[Stored data entries]
========================

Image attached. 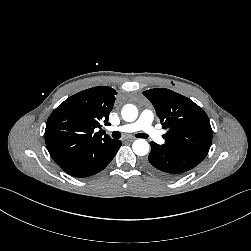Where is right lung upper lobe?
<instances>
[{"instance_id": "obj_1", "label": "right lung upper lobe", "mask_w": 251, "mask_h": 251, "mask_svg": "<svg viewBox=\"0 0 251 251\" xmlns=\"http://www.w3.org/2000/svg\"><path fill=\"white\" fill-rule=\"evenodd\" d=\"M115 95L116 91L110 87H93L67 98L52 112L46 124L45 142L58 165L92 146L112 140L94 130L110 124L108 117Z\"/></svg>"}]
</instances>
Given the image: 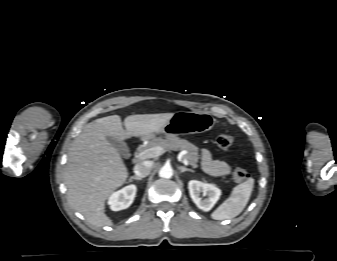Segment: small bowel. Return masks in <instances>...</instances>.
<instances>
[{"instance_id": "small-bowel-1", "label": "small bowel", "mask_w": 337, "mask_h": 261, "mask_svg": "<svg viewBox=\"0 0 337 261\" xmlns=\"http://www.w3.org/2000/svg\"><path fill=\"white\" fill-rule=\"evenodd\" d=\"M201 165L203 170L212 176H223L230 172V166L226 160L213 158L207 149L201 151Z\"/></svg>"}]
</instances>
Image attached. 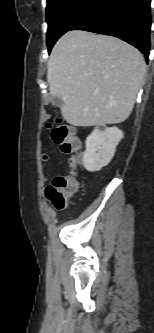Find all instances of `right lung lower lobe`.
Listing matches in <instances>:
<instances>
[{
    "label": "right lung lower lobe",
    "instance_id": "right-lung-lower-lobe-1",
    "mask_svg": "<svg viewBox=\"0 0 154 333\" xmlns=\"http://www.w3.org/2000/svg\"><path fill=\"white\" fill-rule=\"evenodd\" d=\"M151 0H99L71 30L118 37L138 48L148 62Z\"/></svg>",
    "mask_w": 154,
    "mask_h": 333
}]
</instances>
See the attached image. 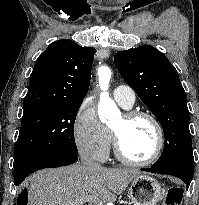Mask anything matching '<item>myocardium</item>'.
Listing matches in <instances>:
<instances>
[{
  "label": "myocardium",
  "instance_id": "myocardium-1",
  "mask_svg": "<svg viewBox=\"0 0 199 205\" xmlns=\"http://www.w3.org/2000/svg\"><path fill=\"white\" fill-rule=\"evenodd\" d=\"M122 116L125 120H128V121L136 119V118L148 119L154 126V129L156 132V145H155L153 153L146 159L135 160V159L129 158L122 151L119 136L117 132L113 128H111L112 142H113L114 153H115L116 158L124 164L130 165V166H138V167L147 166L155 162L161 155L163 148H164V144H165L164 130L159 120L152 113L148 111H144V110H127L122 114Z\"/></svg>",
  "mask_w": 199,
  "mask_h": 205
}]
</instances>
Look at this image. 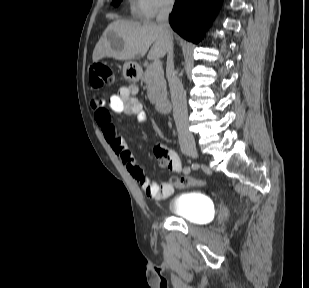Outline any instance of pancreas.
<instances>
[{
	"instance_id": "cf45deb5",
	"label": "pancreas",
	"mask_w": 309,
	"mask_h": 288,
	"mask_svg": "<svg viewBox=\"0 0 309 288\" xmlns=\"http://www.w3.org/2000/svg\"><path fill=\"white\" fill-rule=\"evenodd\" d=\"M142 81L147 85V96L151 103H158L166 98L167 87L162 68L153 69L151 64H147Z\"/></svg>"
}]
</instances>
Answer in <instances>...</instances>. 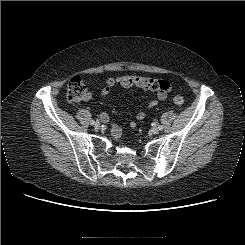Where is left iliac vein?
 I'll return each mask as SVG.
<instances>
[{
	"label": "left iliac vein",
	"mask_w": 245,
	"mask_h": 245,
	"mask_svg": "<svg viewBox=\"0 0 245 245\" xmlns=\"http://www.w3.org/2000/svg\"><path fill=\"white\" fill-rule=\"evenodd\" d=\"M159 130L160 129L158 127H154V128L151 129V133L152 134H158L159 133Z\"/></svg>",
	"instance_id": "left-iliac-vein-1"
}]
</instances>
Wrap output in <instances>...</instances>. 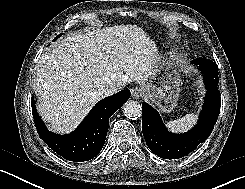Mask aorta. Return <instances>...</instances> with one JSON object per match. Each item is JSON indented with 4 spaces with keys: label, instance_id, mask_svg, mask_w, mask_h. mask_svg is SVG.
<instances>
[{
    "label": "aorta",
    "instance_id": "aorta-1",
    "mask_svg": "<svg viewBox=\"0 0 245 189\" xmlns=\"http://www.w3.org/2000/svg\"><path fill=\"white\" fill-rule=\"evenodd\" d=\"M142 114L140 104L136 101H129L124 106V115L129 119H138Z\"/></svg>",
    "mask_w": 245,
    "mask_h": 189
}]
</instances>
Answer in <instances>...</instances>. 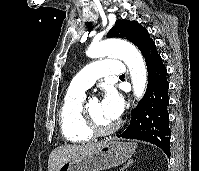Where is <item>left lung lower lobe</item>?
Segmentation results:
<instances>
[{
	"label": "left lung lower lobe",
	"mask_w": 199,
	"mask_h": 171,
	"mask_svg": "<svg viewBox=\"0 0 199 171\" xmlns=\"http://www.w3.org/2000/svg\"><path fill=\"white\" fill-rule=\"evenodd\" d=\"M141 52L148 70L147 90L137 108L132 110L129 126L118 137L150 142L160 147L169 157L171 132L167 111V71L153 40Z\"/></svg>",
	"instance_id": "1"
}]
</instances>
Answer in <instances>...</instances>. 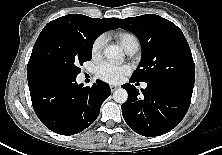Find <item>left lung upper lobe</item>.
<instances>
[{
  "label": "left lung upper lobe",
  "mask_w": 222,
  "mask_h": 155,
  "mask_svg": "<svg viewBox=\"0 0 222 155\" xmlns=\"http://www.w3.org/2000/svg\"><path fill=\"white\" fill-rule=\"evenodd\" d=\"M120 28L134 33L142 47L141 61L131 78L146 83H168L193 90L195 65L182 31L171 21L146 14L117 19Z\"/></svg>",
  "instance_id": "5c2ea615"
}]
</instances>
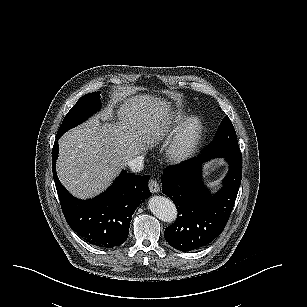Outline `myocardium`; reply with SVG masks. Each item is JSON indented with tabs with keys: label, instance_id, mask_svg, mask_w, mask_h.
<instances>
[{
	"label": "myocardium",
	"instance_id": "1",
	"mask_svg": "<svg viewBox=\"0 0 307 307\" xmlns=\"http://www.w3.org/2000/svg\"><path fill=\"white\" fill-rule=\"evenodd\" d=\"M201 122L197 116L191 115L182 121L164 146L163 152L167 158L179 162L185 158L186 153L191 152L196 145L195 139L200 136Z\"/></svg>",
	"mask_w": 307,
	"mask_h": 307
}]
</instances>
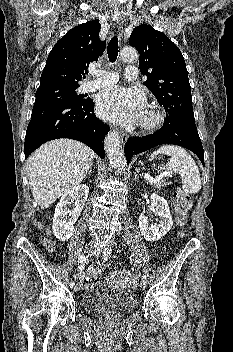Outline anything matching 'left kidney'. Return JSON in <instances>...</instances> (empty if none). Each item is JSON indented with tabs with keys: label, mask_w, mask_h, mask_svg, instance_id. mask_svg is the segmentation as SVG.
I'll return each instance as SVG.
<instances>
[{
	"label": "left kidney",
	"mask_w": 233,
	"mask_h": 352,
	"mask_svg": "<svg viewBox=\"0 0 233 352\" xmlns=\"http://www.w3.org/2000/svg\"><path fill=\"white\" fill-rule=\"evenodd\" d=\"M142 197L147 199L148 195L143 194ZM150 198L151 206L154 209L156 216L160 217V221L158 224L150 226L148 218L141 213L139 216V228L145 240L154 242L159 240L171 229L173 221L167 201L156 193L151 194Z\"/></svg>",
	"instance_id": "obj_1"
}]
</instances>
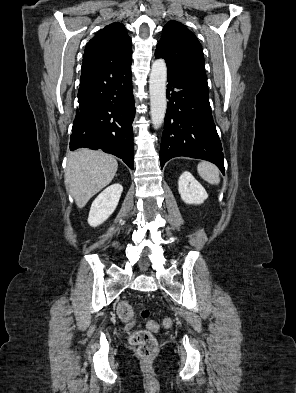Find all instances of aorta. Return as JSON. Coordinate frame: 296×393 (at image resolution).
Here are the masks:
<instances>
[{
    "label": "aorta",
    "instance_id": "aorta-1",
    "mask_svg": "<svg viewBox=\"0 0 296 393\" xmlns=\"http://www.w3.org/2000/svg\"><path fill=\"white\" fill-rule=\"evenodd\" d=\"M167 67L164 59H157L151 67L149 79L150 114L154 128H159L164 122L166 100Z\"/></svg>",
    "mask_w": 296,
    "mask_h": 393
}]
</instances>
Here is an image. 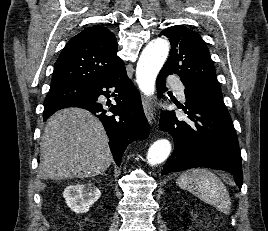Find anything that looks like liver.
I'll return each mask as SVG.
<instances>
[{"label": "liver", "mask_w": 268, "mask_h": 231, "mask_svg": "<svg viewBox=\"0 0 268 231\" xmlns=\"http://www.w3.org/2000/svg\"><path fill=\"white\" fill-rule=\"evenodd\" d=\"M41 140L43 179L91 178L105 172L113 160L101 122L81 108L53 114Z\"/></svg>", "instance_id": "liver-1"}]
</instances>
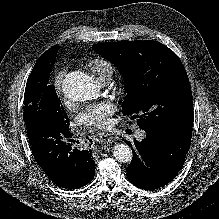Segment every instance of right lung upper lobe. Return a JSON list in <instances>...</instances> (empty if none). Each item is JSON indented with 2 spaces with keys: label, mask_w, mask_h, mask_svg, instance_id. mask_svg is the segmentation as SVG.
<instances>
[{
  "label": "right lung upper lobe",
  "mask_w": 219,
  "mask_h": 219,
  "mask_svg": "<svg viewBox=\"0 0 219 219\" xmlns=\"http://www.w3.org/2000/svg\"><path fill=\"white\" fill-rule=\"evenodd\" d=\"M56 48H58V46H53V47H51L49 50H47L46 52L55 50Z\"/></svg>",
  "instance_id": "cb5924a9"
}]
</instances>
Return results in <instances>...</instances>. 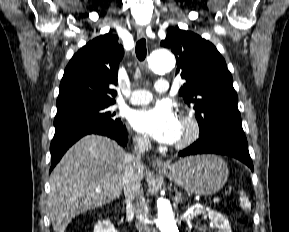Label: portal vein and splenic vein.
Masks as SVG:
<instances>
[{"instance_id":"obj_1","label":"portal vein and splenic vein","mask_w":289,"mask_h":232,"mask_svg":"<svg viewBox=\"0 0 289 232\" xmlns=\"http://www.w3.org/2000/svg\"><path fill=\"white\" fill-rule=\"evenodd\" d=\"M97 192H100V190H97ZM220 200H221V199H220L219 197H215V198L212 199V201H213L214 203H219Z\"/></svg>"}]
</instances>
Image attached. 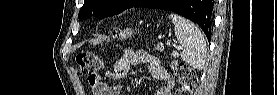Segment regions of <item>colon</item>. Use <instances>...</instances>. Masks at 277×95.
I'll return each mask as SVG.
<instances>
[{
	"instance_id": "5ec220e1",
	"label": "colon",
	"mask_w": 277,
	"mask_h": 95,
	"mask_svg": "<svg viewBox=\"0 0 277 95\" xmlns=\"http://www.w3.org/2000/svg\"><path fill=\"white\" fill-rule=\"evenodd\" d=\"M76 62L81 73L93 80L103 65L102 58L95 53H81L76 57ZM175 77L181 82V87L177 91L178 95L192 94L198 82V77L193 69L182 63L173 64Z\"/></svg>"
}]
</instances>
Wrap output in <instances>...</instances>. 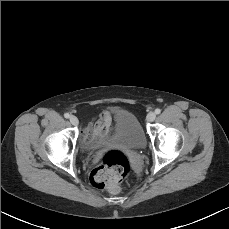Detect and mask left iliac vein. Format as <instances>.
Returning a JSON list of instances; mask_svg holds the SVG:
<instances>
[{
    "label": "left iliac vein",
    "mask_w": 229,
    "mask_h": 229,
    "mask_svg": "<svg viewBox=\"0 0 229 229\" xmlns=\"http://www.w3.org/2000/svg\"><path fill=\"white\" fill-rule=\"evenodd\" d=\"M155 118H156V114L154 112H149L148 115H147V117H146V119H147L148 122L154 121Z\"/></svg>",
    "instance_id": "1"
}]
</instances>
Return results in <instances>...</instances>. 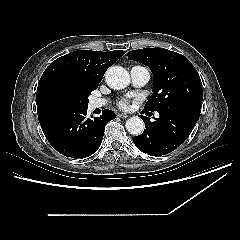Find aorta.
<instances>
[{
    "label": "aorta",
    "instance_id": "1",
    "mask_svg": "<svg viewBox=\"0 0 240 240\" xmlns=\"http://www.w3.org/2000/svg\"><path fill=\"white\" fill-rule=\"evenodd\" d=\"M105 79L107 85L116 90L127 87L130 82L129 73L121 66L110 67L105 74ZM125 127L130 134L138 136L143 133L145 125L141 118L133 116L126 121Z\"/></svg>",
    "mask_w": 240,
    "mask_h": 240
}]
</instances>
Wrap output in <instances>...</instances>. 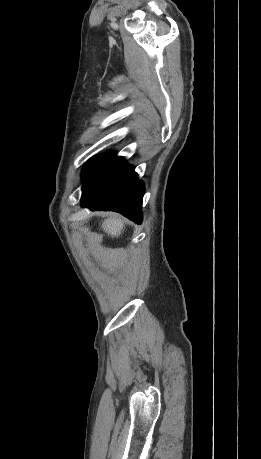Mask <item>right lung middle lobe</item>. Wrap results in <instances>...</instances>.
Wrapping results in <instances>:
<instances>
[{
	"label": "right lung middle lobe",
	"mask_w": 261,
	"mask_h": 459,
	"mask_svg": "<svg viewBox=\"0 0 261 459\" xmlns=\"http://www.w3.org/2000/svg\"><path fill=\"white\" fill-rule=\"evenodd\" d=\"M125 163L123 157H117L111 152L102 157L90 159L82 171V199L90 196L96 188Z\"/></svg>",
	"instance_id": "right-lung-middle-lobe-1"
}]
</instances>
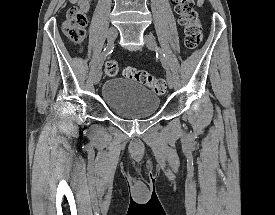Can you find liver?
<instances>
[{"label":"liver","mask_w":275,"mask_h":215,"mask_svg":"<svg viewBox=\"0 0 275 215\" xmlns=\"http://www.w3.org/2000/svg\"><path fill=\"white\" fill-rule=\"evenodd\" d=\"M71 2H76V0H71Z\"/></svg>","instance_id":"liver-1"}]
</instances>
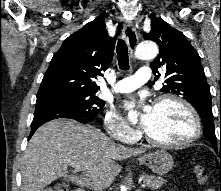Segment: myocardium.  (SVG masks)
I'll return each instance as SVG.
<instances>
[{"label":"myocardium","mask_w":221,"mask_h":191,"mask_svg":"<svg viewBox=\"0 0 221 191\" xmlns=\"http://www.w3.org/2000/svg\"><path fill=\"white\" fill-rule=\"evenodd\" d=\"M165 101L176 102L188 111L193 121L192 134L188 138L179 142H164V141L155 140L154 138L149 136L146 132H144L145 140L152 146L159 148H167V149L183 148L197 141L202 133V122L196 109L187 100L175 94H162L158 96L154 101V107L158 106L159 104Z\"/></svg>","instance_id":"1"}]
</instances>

========================

» Problem to solve: Return the lines exactly, from the one containing "Can you find liver?" through the last line above, including both ends and excluding every picture.

» Answer to the exercise:
Can you find liver?
<instances>
[{"label":"liver","mask_w":275,"mask_h":215,"mask_svg":"<svg viewBox=\"0 0 275 215\" xmlns=\"http://www.w3.org/2000/svg\"><path fill=\"white\" fill-rule=\"evenodd\" d=\"M71 2H76V0H71Z\"/></svg>","instance_id":"liver-1"}]
</instances>
Segment: myocardium.  (SVG masks)
I'll return each instance as SVG.
<instances>
[{"label":"myocardium","mask_w":221,"mask_h":191,"mask_svg":"<svg viewBox=\"0 0 221 191\" xmlns=\"http://www.w3.org/2000/svg\"><path fill=\"white\" fill-rule=\"evenodd\" d=\"M165 101L176 102L188 111L193 121L192 134L188 138L179 142H164V141L155 140L154 138L149 136L146 132H144L145 140L152 146L159 148H167V149L183 148L197 141L202 133V122L196 109L187 100L175 94H162L158 96L154 101V107L158 106L159 104Z\"/></svg>","instance_id":"1"}]
</instances>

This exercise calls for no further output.